В следующий раз она пришла туда в октябре. Но не принесла гвоздик. Она купила белые розы. После этого Талли опять стала ходить на кладбище каждое воскресенье, обязательно с букетом роз, хотя белые было найти труднее всего — обычно предлагали розовые или желтые. Вместо того, чтобы класть букет на землю, Талли привязывала его к голым веткам куста.
— Все будет хорошо, Мандолини, — шептала Талли. — Я иду почти по
В октябре у Хедды случился очередной удар, и, хотя он был не очень тяжелым, ее опять пришлось госпитализировать. Если раньше она могла двигать ногами благодаря физиотерапевтическим процедурам, которые оплачивал Робин, то второй удар свел на нет почти все улучшения. Теперь Хедда не могла пользоваться даже своей здоровой рукой. Почти до самого Дня Благодарения Хедда была под капельницей. Робин и Талли навещали ее через день и даже брали с собой маленького Робина повидаться с бабушкой. Но отсутствие Хедды в доме не принесло Талли облегчения. Она не переставала чуять ее запах. Весь первый этаж пропитался запахом Хедды — не помогла даже тщательная уборка, половина дома все равно пахла нашатырем, противно и удручающе.
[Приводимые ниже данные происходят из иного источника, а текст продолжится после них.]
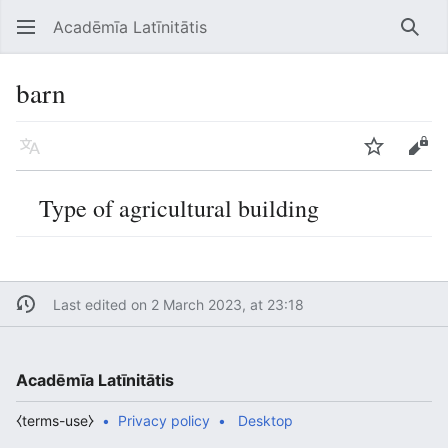
Acadēmīa Latīnitātis
Open main menu
Searc
barn
Language
Watch
Edit
Type of agricultural building
Last edited on 2 March 2023, at 23:18
Acadēmīa Latīnitātis
⧼terms-use⧽
Privacy policy
Desktop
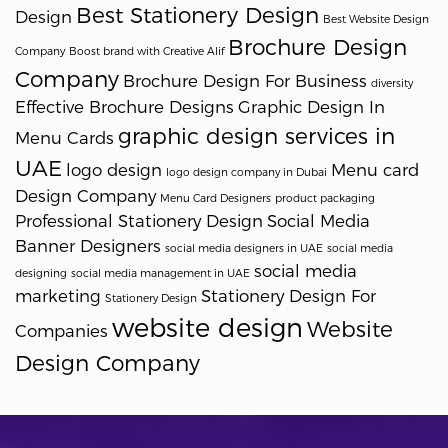
Best Stationery Design
Design
Best Website Design
Brochure Design
Company
Boost brand with Creative Alif
Company
Brochure Design For Business
diversity
Effective Brochure Designs
Graphic Design In
graphic design services in
Menu Cards
UAE
logo design
Menu card
logo design company in Dubai
Design Company
Menu Card Designers
product packaging
Professional Stationery Design
Social Media
Banner Designers
social media designers in UAE
social media
social media
designing
social media management in UAE
marketing
Stationery Design For
Stationery Design
website design
Website
Companies
Design Company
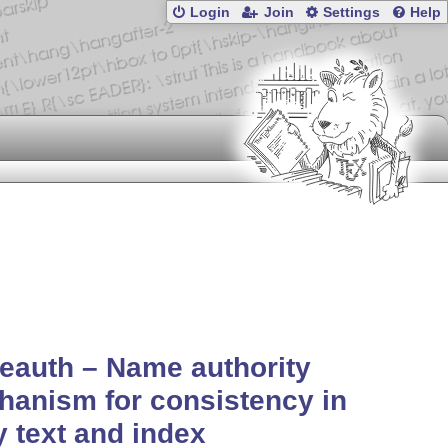
Login
Join
Settings
Help
eauth – Name authority
anism for consistency in
 text and index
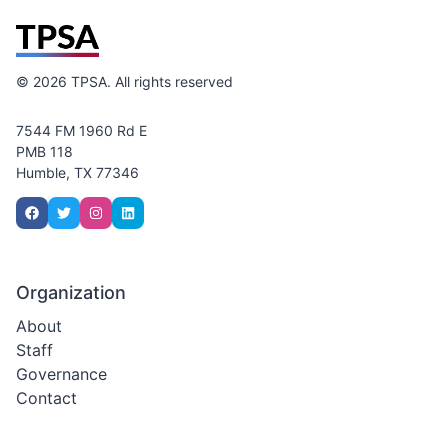
©
2026
TPSA. All rights reserved
7544 FM 1960 Rd E
PMB 118
Humble, TX 77346
Organization
About
Staff
Governance
Contact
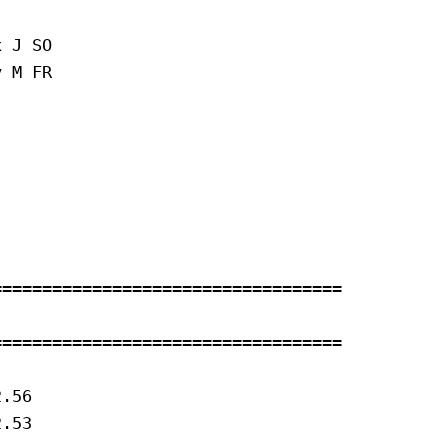
 J SO 

 M FR 



==================================

==================================

.56

.53
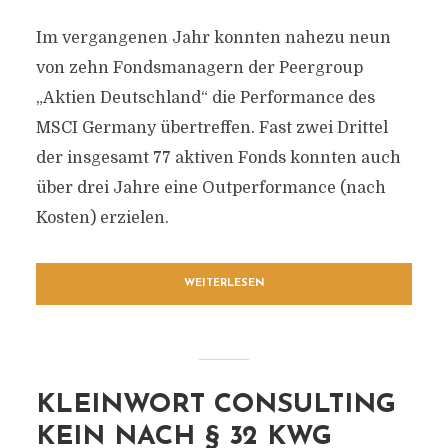
Im vergangenen Jahr konnten nahezu neun
von zehn Fondsmanagern der Peergroup
„Aktien Deutschland“ die Performance des
MSCI Germany übertreffen. Fast zwei Drittel
der insgesamt 77 aktiven Fonds konnten auch
über drei Jahre eine Outperformance (nach
Kosten) erzielen.
WEITERLESEN
KLEINWORT CONSULTING
KEIN NACH § 32 KWG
Когда Хедде стало чуть лучше и она смогла говорить, Робин спросил ее, что можно сделать, чтобы она лучше чувствовала себя в больнице. Хедда ответила:
— Возьмите меня домой.
Талли услышала это и не смогла сдержать вздоха. Она так надеялась, что мать предпочтет остаться под постоянным медицинским наблюдением, окруженная заботой профессиональной сиделки.
Они забрали ее домой на День Благодарения. Пока Хедды не было, Робин покрасил в ее комнате стены и обновил полы. Стало намного опрятнее, и запах почти исчез.
— Робин, ты знаешь, — сказала Талли в один из вечеров, когда Хедда еще была в больнице, — мне кажется, ты можешь слегка умерить свой пыл. Я думаю, Господь Бог уже припас на небесах персонально для тебя отдельное облачко.
Робин заверил ее, что делает это не для того, чтобы заслужить Божью милость.
— Тогда чью же? — спросила Талли.
Робин неодобрительно посмотрел на нее, но только сказал:
— Ты говорила, что хочешь отделать пустые комнаты наверху?
— Я думала, что стоит привести их в порядок. Вполне возможно, нам понадобится одна из этих комнат.
— Зачем? — спросил он, подсаживаясь к ней на кушетку и протягивая чашку чая. На этот раз Талли одарила его неодобрительным взглядом.
— Она нам понадобится под молодняк.
— Ты хочешь понасажать еще растений? Побойся Бога, Талли, их и так вполне достаточно.
Она рассмеялась, но Робин оставался серьезным.
— О, Робин, — сказала Талли, начиная раздражаться. — Ведь у нас может быть еще один малыш.
Мрачно глядя на нее, он сказал:
— Еще один ребенок? Ты сошла с ума?
В начале декабря Талли размышляла, не позвонить ли матери Джека. Так и не решившись на это, она стала заходить в церковь и по субботам, и по воскресеньям.
На работе все шло, как обычно. Даже самые неблагополучные семьи старались забрать детей домой на Рождество. Талли накупила целую кучу игрушек, книжек, одежды для своих подопечных, которым предстояло встретить Рождество без родителей. Она даже уговорила Робина купить для них елку, и они все вместе наряжали ее.